Are we sure about our decisions at the age of 8?

An experiment will test the metacognitive abilities of children in Years 3, 4 and 5 of primary school
Are we sure of our decisions at the age of 8? The Basque Centre on Cognition, Brain and Language (BCBL) has started the academic year at its JuniorLab laboratory, located at the Carmelitas Sagrado Corazón School in Vitoria, with new research projects that seek, on the one hand, to increase knowledge about metacognition, the ability to reflect on our mental processes, in children.
Pupils in Years 3, 4 and 5 of primary education will participate until December in a behavioural experiment consisting of a simple visual discrimination task to observe their metacognitive ability.
‘On a computer screen, students will have to identify whether a figure has lines oriented to the left or to the right. First, they will perform the task alone, then in pairs, and finally alone again. We will ask the children to rate their level of confidence in each decision, which is a key measure of metacognition,’ explains Francisca Campos Matías, a researcher with the BCBL’s Consciousness group.

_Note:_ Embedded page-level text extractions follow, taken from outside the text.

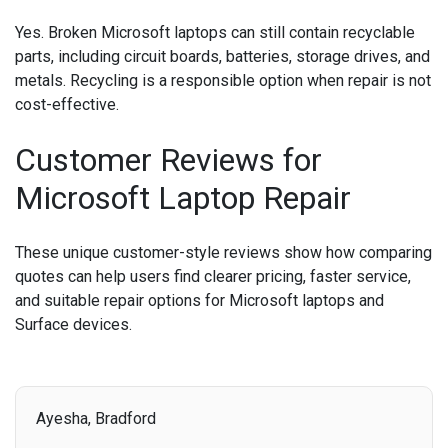
Yes. Broken Microsoft laptops can still contain recyclable
parts, including circuit boards, batteries, storage drives, and
metals. Recycling is a responsible option when repair is not
cost-effective.
Customer Reviews for
Microsoft Laptop Repair
These unique customer-style reviews show how comparing
quotes can help users find clearer pricing, faster service,
and suitable repair options for Microsoft laptops and
Surface devices.
Ayesha, Bradford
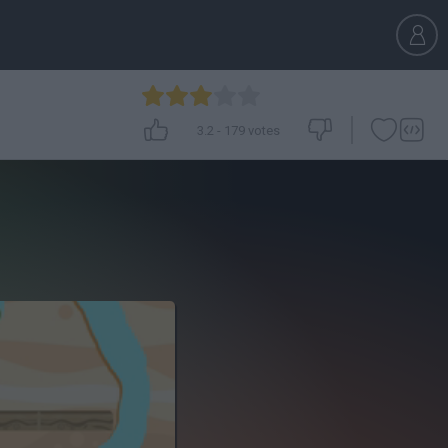
3.2
-
179
votes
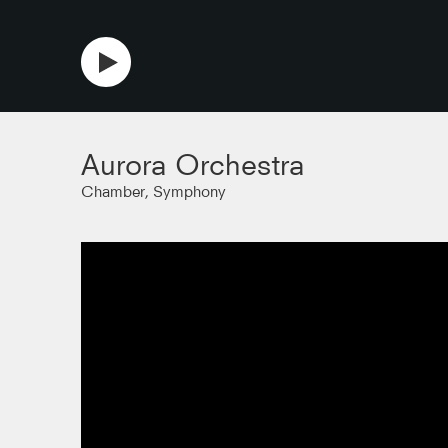
copy link
Aurora Orchestra
Chamber, Symphony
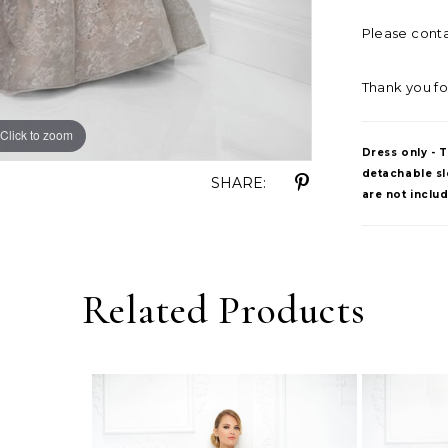
Please contac
Thank you fo
Click to zoom
Click to zoom
Dress only - 
detachable sle
SHARE:
are not inclu
Related Products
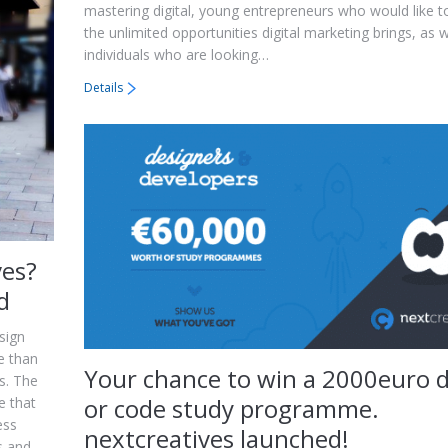
mastering digital, young entrepreneurs who would like t
the unlimited opportunities digital marketing brings, as w
individuals who are looking…
Details
ves?
d
sign
e than
Your chance to win a 2000euro 
s. The
or code study programme.
e that
ess
nextcreatives launched!
s and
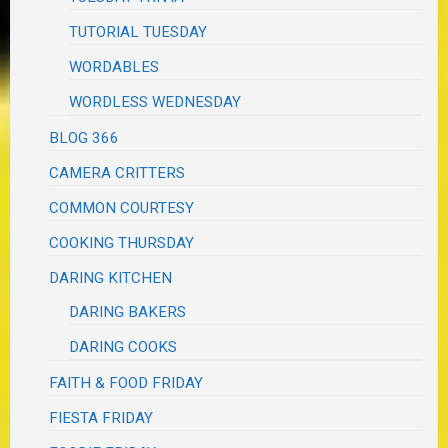
TUTORIAL TUESDAY
WORDABLES
WORDLESS WEDNESDAY
BLOG 366
CAMERA CRITTERS
COMMON COURTESY
COOKING THURSDAY
DARING KITCHEN
DARING BAKERS
DARING COOKS
FAITH & FOOD FRIDAY
FIESTA FRIDAY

This quality can have important educational benefits such as greater autonomous learning, improved academic performance, and the ability to apply what has been learned to new situations.
‘It helps us, for example, to recognise that we have made a mistake, to realise that we have forgotten something important, or to appreciate the confidence we have in our own knowledge. Our ultimate goal is to see if we can train this metacognition and promote better learning,’ adds the researcher.